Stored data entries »
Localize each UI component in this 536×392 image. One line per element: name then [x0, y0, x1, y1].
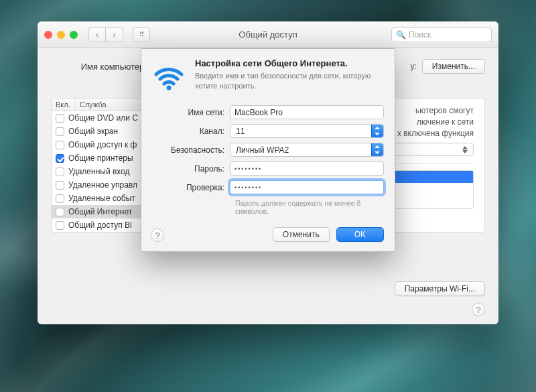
help-button[interactable]: ?	[472, 303, 485, 316]
service-label: Общие принтеры	[68, 153, 133, 163]
search-placeholder: Поиск	[409, 30, 431, 40]
verify-password-input[interactable]: ••••••••	[230, 180, 384, 194]
forward-button[interactable]: ›	[106, 27, 123, 42]
service-label: Общий Интернет	[68, 207, 132, 216]
stepper-icon	[371, 143, 383, 156]
service-checkbox[interactable]	[56, 168, 64, 176]
network-name-input[interactable]: MacBook Pro	[230, 105, 384, 119]
service-checkbox[interactable]	[56, 127, 64, 136]
channel-select[interactable]: 11	[230, 124, 384, 138]
cancel-button[interactable]: Отменить	[273, 227, 330, 242]
service-label: Общие DVD или C	[68, 113, 138, 123]
minimize-button[interactable]	[57, 31, 65, 39]
service-label: Удаленные событ	[68, 194, 135, 203]
ok-button[interactable]: OK	[336, 227, 384, 242]
close-button[interactable]	[44, 31, 52, 39]
service-checkbox[interactable]	[56, 221, 64, 230]
connection-select[interactable]	[393, 143, 474, 156]
password-input[interactable]: ••••••••	[230, 161, 384, 176]
search-icon: 🔍	[396, 30, 406, 40]
password-rule-hint: Пароль должен содержать не менее 8 симво…	[235, 199, 384, 215]
via-label-suffix: у:	[411, 62, 417, 71]
wifi-icon	[151, 58, 187, 94]
service-label: Удаленное управл	[68, 180, 137, 190]
security-label: Безопасность:	[151, 145, 230, 155]
security-select[interactable]: Личный WPA2	[230, 143, 384, 157]
service-label: Общий экран	[68, 127, 118, 136]
titlebar: ‹ › ⠿ Общий доступ 🔍 Поиск	[38, 21, 498, 48]
dialog-title: Настройка сети Общего Интернета.	[195, 58, 384, 68]
service-label: Общий доступ Bl	[68, 220, 132, 230]
window-controls	[44, 31, 78, 39]
verify-label: Проверка:	[151, 183, 230, 192]
nav-buttons: ‹ ›	[88, 27, 123, 42]
col-on: Вкл.	[52, 99, 76, 111]
show-all-button[interactable]: ⠿	[133, 27, 150, 42]
service-label: Общий доступ к ф	[68, 140, 137, 149]
dialog-form: Имя сети: MacBook Pro Канал: 11 Безопасн…	[151, 105, 384, 215]
service-label: Удаленный вход	[68, 167, 130, 176]
stepper-icon	[371, 125, 383, 137]
channel-label: Канал:	[151, 127, 230, 136]
password-label: Пароль:	[151, 164, 230, 174]
dialog-subtitle: Введите имя и тип безопасности для сети,…	[195, 71, 384, 91]
col-service: Служба	[76, 99, 111, 111]
service-checkbox[interactable]	[56, 141, 64, 149]
wifi-options-button[interactable]: Параметры Wi-Fi...	[395, 281, 485, 296]
grid-icon: ⠿	[139, 31, 143, 38]
service-checkbox[interactable]	[56, 154, 64, 163]
stepper-icon	[462, 146, 472, 153]
service-checkbox[interactable]	[56, 208, 64, 216]
dialog-help-button[interactable]: ?	[151, 228, 164, 242]
back-button[interactable]: ‹	[88, 27, 106, 42]
service-checkbox[interactable]	[56, 114, 64, 123]
change-button[interactable]: Изменить...	[422, 59, 485, 74]
svg-point-0	[167, 86, 172, 90]
service-checkbox[interactable]	[56, 194, 64, 203]
service-checkbox[interactable]	[56, 181, 64, 190]
search-field[interactable]: 🔍 Поиск	[391, 27, 492, 42]
internet-sharing-dialog: Настройка сети Общего Интернета. Введите…	[141, 48, 395, 252]
network-name-label: Имя сети:	[151, 108, 230, 117]
zoom-button[interactable]	[70, 31, 78, 39]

PROBLEM DESCRIPTION »
Only the text of the entries above is to be given again, exactly, with the pictures left out.

COMPLETED TASK »
Localize each UI component in this 536×392 image. One line per element: name then [x0, y0, x1, y1].
help-button[interactable]: ?	[472, 303, 485, 316]
service-label: Общие принтеры	[68, 153, 133, 163]
search-placeholder: Поиск	[409, 30, 431, 40]
verify-password-input[interactable]: ••••••••	[230, 180, 384, 194]
forward-button[interactable]: ›	[106, 27, 123, 42]
service-label: Общий Интернет	[68, 207, 132, 216]
stepper-icon	[371, 143, 383, 156]
service-checkbox[interactable]	[56, 168, 64, 176]
network-name-input[interactable]: MacBook Pro	[230, 105, 384, 119]
service-checkbox[interactable]	[56, 127, 64, 136]
channel-select[interactable]: 11	[230, 124, 384, 138]
cancel-button[interactable]: Отменить	[273, 227, 330, 242]
service-label: Общие DVD или C	[68, 113, 138, 123]
minimize-button[interactable]	[57, 31, 65, 39]
service-label: Удаленные событ	[68, 194, 135, 203]
ok-button[interactable]: OK	[336, 227, 384, 242]
close-button[interactable]	[44, 31, 52, 39]
service-checkbox[interactable]	[56, 221, 64, 230]
connection-select[interactable]	[393, 143, 474, 156]
password-input[interactable]: ••••••••	[230, 161, 384, 176]
search-icon: 🔍	[396, 30, 406, 40]
password-rule-hint: Пароль должен содержать не менее 8 симво…	[235, 199, 384, 215]
via-label-suffix: у:	[411, 62, 417, 71]
wifi-icon	[151, 58, 187, 94]
service-label: Удаленное управл	[68, 180, 137, 190]
security-label: Безопасность:	[151, 145, 230, 155]
security-select[interactable]: Личный WPA2	[230, 143, 384, 157]
service-label: Общий экран	[68, 127, 118, 136]
titlebar: ‹ › ⠿ Общий доступ 🔍 Поиск	[38, 21, 498, 48]
dialog-title: Настройка сети Общего Интернета.	[195, 58, 384, 68]
service-label: Общий доступ Bl	[68, 220, 132, 230]
window-controls	[44, 31, 78, 39]
verify-label: Проверка:	[151, 183, 230, 192]
nav-buttons: ‹ ›	[88, 27, 123, 42]
col-on: Вкл.	[52, 99, 76, 111]
show-all-button[interactable]: ⠿	[133, 27, 150, 42]
service-label: Общий доступ к ф	[68, 140, 137, 149]
dialog-form: Имя сети: MacBook Pro Канал: 11 Безопасн…	[151, 105, 384, 215]
service-label: Удаленный вход	[68, 167, 130, 176]
stepper-icon	[371, 125, 383, 137]
channel-label: Канал:	[151, 127, 230, 136]
password-label: Пароль:	[151, 164, 230, 174]
dialog-subtitle: Введите имя и тип безопасности для сети,…	[195, 71, 384, 91]
col-service: Служба	[76, 99, 111, 111]
service-checkbox[interactable]	[56, 141, 64, 149]
wifi-options-button[interactable]: Параметры Wi-Fi...	[395, 281, 485, 296]
grid-icon: ⠿	[139, 31, 143, 38]
service-checkbox[interactable]	[56, 154, 64, 163]
stepper-icon	[462, 146, 472, 153]
service-checkbox[interactable]	[56, 208, 64, 216]
dialog-help-button[interactable]: ?	[151, 228, 164, 242]
back-button[interactable]: ‹	[88, 27, 106, 42]
service-checkbox[interactable]	[56, 114, 64, 123]
change-button[interactable]: Изменить...	[422, 59, 485, 74]
svg-point-0	[167, 86, 172, 90]
service-checkbox[interactable]	[56, 194, 64, 203]
service-checkbox[interactable]	[56, 181, 64, 190]
search-field[interactable]: 🔍 Поиск	[391, 27, 492, 42]
internet-sharing-dialog: Настройка сети Общего Интернета. Введите…	[141, 48, 395, 252]
network-name-label: Имя сети:	[151, 108, 230, 117]
zoom-button[interactable]	[70, 31, 78, 39]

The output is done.